CN110602812A - Novel degradable film heater and preparation method thereof - Google Patents

Abstract

The invention discloses a degradable film heater and a preparation method thereof, which adopts paper as a substrate, greatly reduces the manufacturing cost, and ensures that the film heater has excellent degradable characteristic and is easy to treat and recycle. The ignition point of the common paper is about 130 ℃ to 180 ℃, the safe temperature range can meet the requirements of most application fields, and the common paper is particularly suitable for disposable use in the medical field. Compared with the traditional process, the degradable film heater prepared by the invention greatly improves the fit degree of the film and the human body, simplifies the processing flow, reduces the cost and is beneficial to the application on the human body.

Description

A novel degradable film heater and its preparation method

technical field

The invention belongs to the field of degradable film heaters, and in particular relates to a degradable film heater based on a silver nanowire conductive network and a preparation method thereof.

Background technique

Due to its good electric heating performance, thin film heaters have great application potential in medical equipment, intelligent defrosting devices, thermal displays, etc.

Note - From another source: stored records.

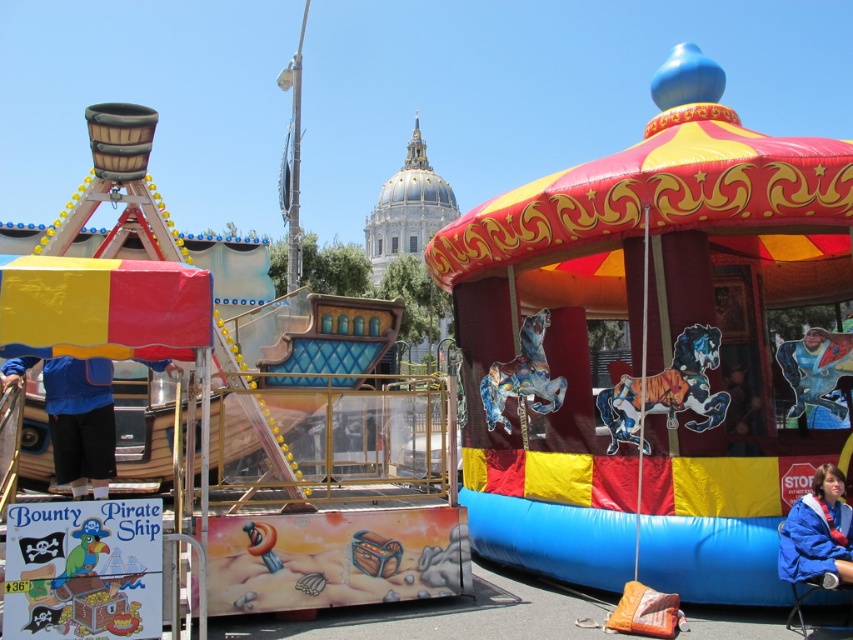 You are a carnival worker trying to organize the jackets in the image. You need to place the blue fabric jacket at left and the blue fabric jacket at lower right into separate storage bins. Which jacket is located higher up in the image?

The blue fabric jacket at left is positioned over the blue fabric jacket at lower right, so the jacket at left is higher up.

You are a parent holding a blue fabric jacket at lower right and need to pass through the entrance of the rubberized inflatable carousel at center. Can the jacket fit through the entrance without being folded?

The rubberized inflatable carousel at center is wider than the blue fabric jacket at lower right, so the jacket can fit through the entrance without needing to be folded. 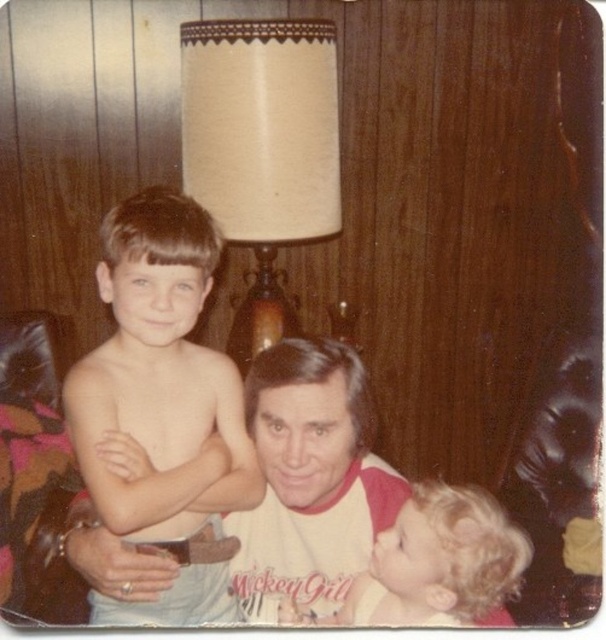 You are a photographer standing 5 feet away from the camera. You want to take a closeup shot of the shiny blonde hair at center. Can you reach it without moving the camera?

The shiny blonde hair at center is 3.47 feet from the camera. Since you are 5 feet away from the camera, you are 1.53 feet behind the camera. Therefore, you cannot reach the shiny blonde hair at center without moving the camera.

In the cozy living room scene, there is a beige fabric lampshade at upper center and curly blonde hair at lower right. From the perspective of someone standing in front of the scene, which object is positioned to the left?

The beige fabric lampshade at upper center is to the left of curly blonde hair at lower right.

The thin film heater consists of two parts: a resistive layer and a flexible substrate. From the perspective of the materials used in the resistance layer, the metal nanowires have the good resistance properties and good flexibility properties required by the electrodes. Among them, silver nanowires have become an ideal material for making flexible heaters due to their good stability and relatively cheap price. From the perspective of substrate materials, traditional film heaters use polydimethylsiloxane (PDMS), polyethylene terephthalate (PET), and copolyester (Ecoflex) plastic substrates. Difficult to handle, difficult to degrade, causing environmental pollution.

Contents of the invention

The invention provides a degradable thin film heater and a preparation method thereof, which solves the problem that the traditional thin film heater in the prior art uses a plastic substrate which is not easy to handle, not easy to degrade, and causes environmental pollution.

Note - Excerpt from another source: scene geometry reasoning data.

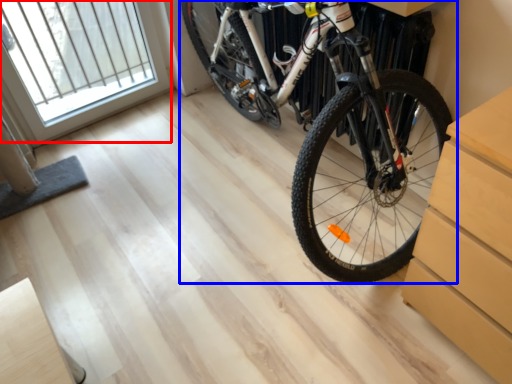 Question: Which point is closer to the camera, window (highlighted by a red box) or bicycle (highlighted by a blue box)?

Choices:
 (A) window
 (B) bicycle

Answer: (B) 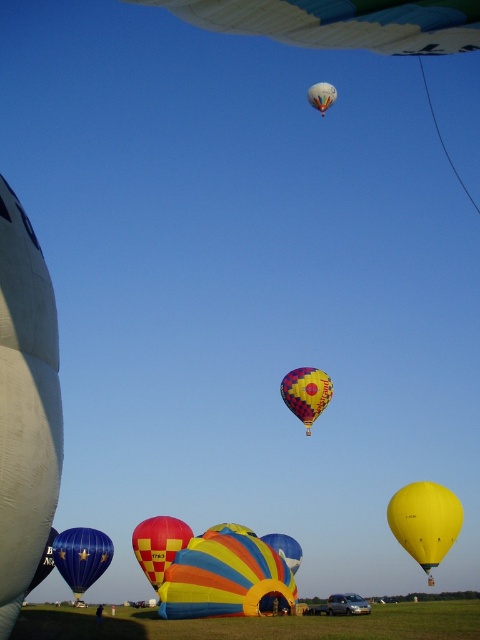 Is yellow matte balloon at lower right thinner than multicolored fabric hot air balloon at upper center?

Yes.

Can you confirm if yellow matte balloon at lower right is positioned above multicolored fabric hot air balloon at upper center?

No.

You are a GUI agent. You are given a task and a screenshot of the screen. Output one action in this format:
    pyautogui.click(x=<x>, y=<y>)
    Task: Click on the yellow matte balloon at lower right
    This screenshot has height=640, width=480.
    Given the screenshot: What is the action you would take?
    pyautogui.click(x=424, y=522)

Identify the location of yellow matte balloon at lower right. Image resolution: width=480 pixels, height=640 pixels. (424, 522).

Is point (338, 632) positioned in front of point (415, 547)?

That is True.

Does yellow fabric balloon at lower center come in front of yellow matte balloon at lower right?

Yes.

Is point (384, 620) closer to camera compared to point (414, 483)?

Yes, point (384, 620) is closer to viewer.

Locate an element on the screen. This screenshot has width=480, height=640. yellow fabric balloon at lower center is located at coordinates (259, 625).

Does rainbow striped balloon at center come behind blue glossy balloon at lower left?

That is False.

Does point (196, 589) come closer to viewer compared to point (69, 545)?

Yes, point (196, 589) is in front of point (69, 545).

Find the location of a particular element. Image resolution: width=480 pixels, height=640 pixels. rainbow striped balloon at center is located at coordinates (226, 577). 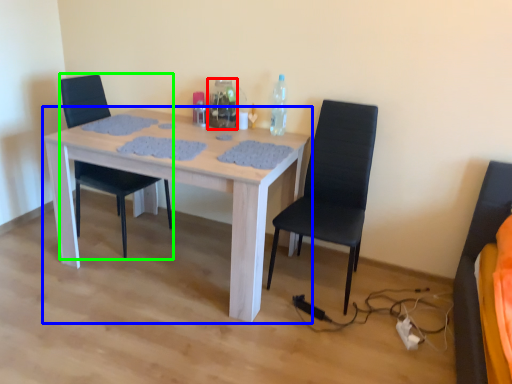 Question: Which object is the farthest from bottle (highlighted by a red box)? Choose among these: kitchen & dining room table (highlighted by a blue box) or chair (highlighted by a green box).

Choices:
 (A) kitchen & dining room table
 (B) chair

Answer: (B)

Technical scheme of the present invention is:

A novel degradable film heater is prepared by the following method:

(1) prepare the silver nanowire solution used in the experiment;

(2) prepare thin film heater;

(a). Paste the paper on the glass slide, and drip-coat the silver nanowire solution;

(b). Put the glass slide on the glue homogenizer, set the speed and time of the glue homogenizer, then take out the slide glass, so that the silver nanowires are evenly dispersed on the paper;

(c). Use copper foil paper to lead out the electrodes at both ends of the paper and fix them;

(d). Drop-coat PVA solution on the silver nanowire conductive paper with electrodes obtained in (c); the PVA solution is purchased from the market or made by yourself.

(e). Put it on the glue homogenizer, set the speed and time of the glue homogenizer, and spread the PVA evenly on the paper to protect the silver nanowire layer on the paper;

(3) By changing the amount of silver nanowires drip-coated on the paper, the resistance of the film heater can be changed, so as to obtain different resistance resistances from 3Ω/sq to 450Ω/sq, and test the heating of different sizes of resistances under different conditions performance.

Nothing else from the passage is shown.